Friday, July 21, 2017

I'll just be over here, quietly bleeding: A personal story of miscarriage

Miscarriage is a strange word. One word to describe a litany of different losses. Any pregnancy loss occurring spontaneously during the first 20 weeks is considered a miscarriage.  Though the difference between week one and week twenty is unfathomable. At week 6 or 7 you miscarry a beating heart; by week 12, a face and tiny hands. Maybe it was "just" an empty sac that only took form in your mind. Or maybe you weren't either aware or excited to be pregnant when the cramping and bleeding set in.  Miscarriage-- it implies wrong doing, doesn't it? There's someone to blame when there's a miscarriage of justice, why not when a life or life ingredients are miscarried? It's cold comfort to many women that most miscarriages were predetermined by some ill-fated chromosomal abnormality. It wasn't the coffee, the anxiety, or that glass of wine you had before you saw the second blue line.

I was holding the bag of freebies from the prenatal nurse-- already, at week 7 feeling pressure to toss the formula samples and steel myself for another breastfeeding attempt. She had the pleasant, vacant smile of someone who has the same life-changing conversation with 8-10 women per day. Her face sank in to concern when I told her about the bleeding that had started that morning.

Then came the waiting-- waiting for an opening in the doctor's schedule for an unplanned consult, waiting for an hCG level that turned out to be inconclusive, and the eventual waiting for the likely intensification of bleeding that would seal the deal.

I wasn't prepared.

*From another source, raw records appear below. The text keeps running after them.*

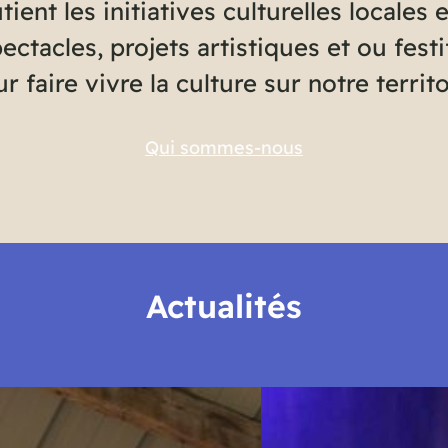
tient les initiatives culturelles locale
pectacles, projets artistiques et ou fes
r faire vivre la culture sur notre territo
Qui sommes-nous
Actualités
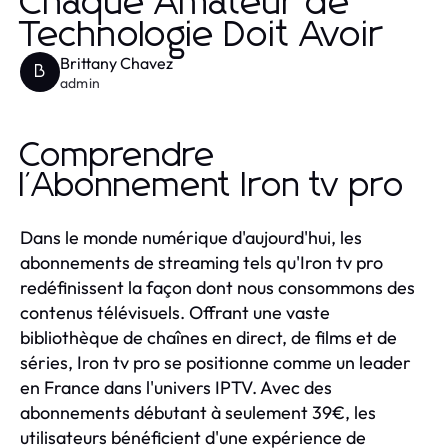
Chaque Amateur de
Technologie Doit Avoir
Brittany Chavez
B
admin
Comprendre
l'Abonnement Iron tv pro
Dans le monde numérique d'aujourd'hui, les
abonnements de streaming tels qu'Iron tv pro
redéfinissent la façon dont nous consommons des
contenus télévisuels. Offrant une vaste
bibliothèque de chaînes en direct, de films et de
séries, Iron tv pro se positionne comme un leader
en France dans l'univers IPTV. Avec des
abonnements débutant à seulement 39€, les
utilisateurs bénéficient d'une expérience de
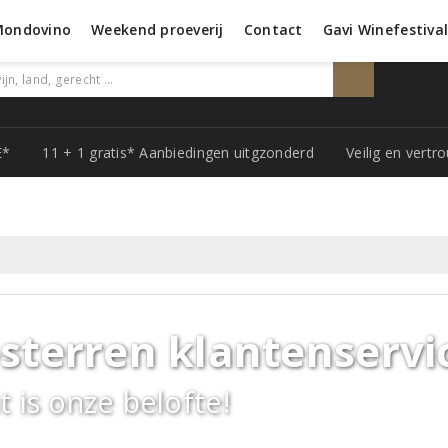
Mondovino
Weekend proeverij
Contact
Gavi Winefestiva
E*
11 + 1 gratis* Aanbiedingen uitgzonderd
Veilig en vert
-sterren klantenservi
t is onze belofte!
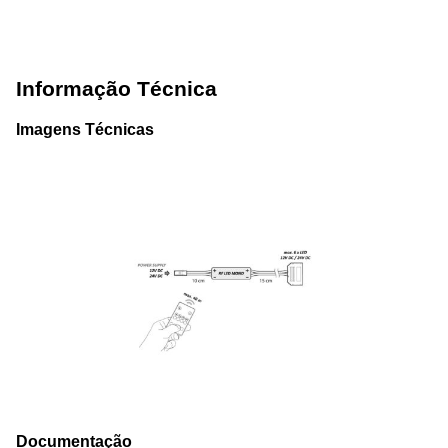
Informação Técnica
Imagens Técnicas
Documentação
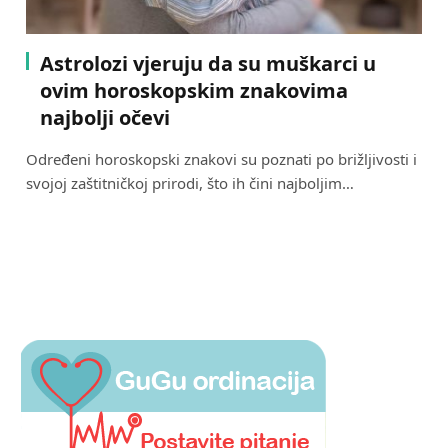
Astrolozi vjeruju da su muškarci u
ovim horoskopskim znakovima
najbolji očevi
Određeni horoskopski znakovi su poznati po brižljivosti i
svojoj zaštitničkoj prirodi, što ih čini najboljim…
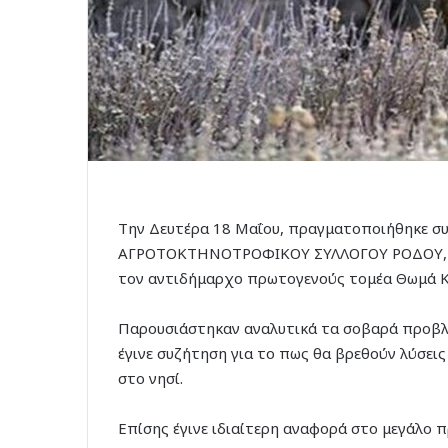
Την Δευτέρα 18 Μαΐου, πραγματοποιήθηκε συ
ΑΓΡΟΤΟΚΤΗΝΟΤΡΟΦΙΚΟΥ ΣΥΛΛΟΓΟΥ ΡΟΔΟΥ, με 
τον αντιδήμαρχο πρωτογενούς τομέα Θωμά 
Παρουσιάστηκαν αναλυτικά τα σοβαρά προβλ
έγινε συζήτηση για το πως θα βρεθούν λύσεις
στο νησί.
Επίσης έγινε ιδιαίτερη αναφορά στο μεγάλο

I was sad, but also relieved. Our lives were so full and stressful at the time and I just couldn't see how we were going to manage a second baby. And then the guilt set in swiftly thereafter. My womanness was shaken to its seemingly shallow core by what felt like a heartless and unmotherly reaction.  And then finally, the authentic sadness, sadness that realized it had all been true. I had wanted another child and had been hopeful and joyful when we found out I was pregnant, but our lives truly could not handle another little one, no matter how much I wanted it.

After a couple of days of processing and trying make sense of all the feelings, judgments, and doubts, I felt ready to move on. My body, however was not ready. This is the part I really wasn't expecting. How do you deal with the loss of someone you've never met when the loss itself takes weeks, three weeks in my case, which was all I could tolerate before requesting a D and C? No funeral, no pronouncement of death marking the end and some new beginning. Just the alternating slow trickle or frightening rush of blood and tissue, day in and day out. The never ending rotation of sanitary pads, mild nausea from lingering pregnancy hormones, all constant reminders that you were, still kind of are, but soon definitely won't be: pregnant.

I was lonely, angry, feeling misunderstood and invisible to most everyone. Very few knew I was pregnant in the first place. I didn't know how to tell the people I trusted about the miscarriage. I hadn't HAD a miscarriage, I was HAVING one right then and there. And that felt a bit like announcing over dinner that I was having a heart attack.

Now that the D and C is done, and I am hopeful that my body will start to feel like a safe space and less like a burial ground. I realize that the thing I wanted most, the comfort I was seeking, wasn't a different outcome, but relief from the difficult and conflicting feelings. All that hurt and rage and doubt. Sometimes we need to be smacked in the face with pain to remember what it means to be human. That's the meaning I'm hoping will start to feel true eventually. Not yet, but soon.